If you're resolving to be better with money in 2019, it's useful to brush up on savings tips and investing advice. But it's just as important to know what not to do.
To get you started, CNBC Make It rounded up five money mistakes to avoid in the new year, gleaned from financial experts and self-made millionaires.
Suze Orman, personal finance expert and bestselling author of "Women and Money," is tired of seeing millennials buy and sell stocks based on what's hot or which companies are having a moment in the spotlight.
"The biggest mistake I think young people make when investing is that" they buy and sell because they decide, "'This company is great, I'm going to invest in that,'" she tells CNBC Make It. If you try that strategy, "maybe you'll hit it right, maybe you'll hit it wrong."
Instead of picking individual stocks, Orman recommends investing a set amount each month into low-risk options such as index funds and ETFs. Index funds are a smart way for beginners to get into the market because they're both inexpensive and diversified.

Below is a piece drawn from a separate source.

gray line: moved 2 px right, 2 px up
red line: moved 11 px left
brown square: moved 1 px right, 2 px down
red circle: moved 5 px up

Plus, they historically earn a steady rate of return, as opposed to individual stocks, which are far more unpredictable.
In many places, a car is necessary to get from point A to point B. But self-made millionaire and bestselling author David Bach says buying new is never worth the price.

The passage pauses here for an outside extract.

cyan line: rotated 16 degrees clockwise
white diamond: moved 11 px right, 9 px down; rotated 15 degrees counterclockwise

"Nothing you will do in your lifetime, realistically, will waste more money than buying a new car," he tells CNBC Make It. "It's the single worst financial decision millennials will ever make."

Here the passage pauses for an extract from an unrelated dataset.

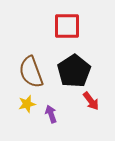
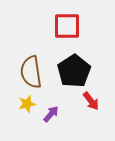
brown semicircle: rotated 12 degrees clockwise
purple arrow: rotated 60 degrees clockwise
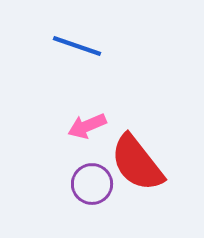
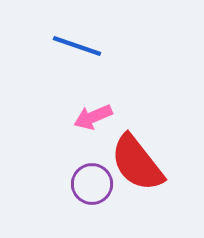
pink arrow: moved 6 px right, 9 px up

The minute you drive off the lot, your vehicle begins to depreciate in value, Bach explains. By the end of the first year, that decrease is typically 20 to 30 percent and, five years down the road, your car can have lost 60 percent or more of its initial value.
Instead, Bach recommends buying something that's coming off a two- to three-year lease, because it "is almost brand new and you can buy it at that 30 percent discount." A car coming off lease is often in very good condition and doesn't have many miles on it but, because it's not pristine, you can buy it for a fraction of the price.
Financial expert and star of ABC's "Shark Tank" Kevin O'Leary says that paying high interest rates on your credit card balance "is crazy" and should be avoided at all costs. In fact, he tells CNBC Make It, the biggest mistake young people make is "the assumption that debt is free."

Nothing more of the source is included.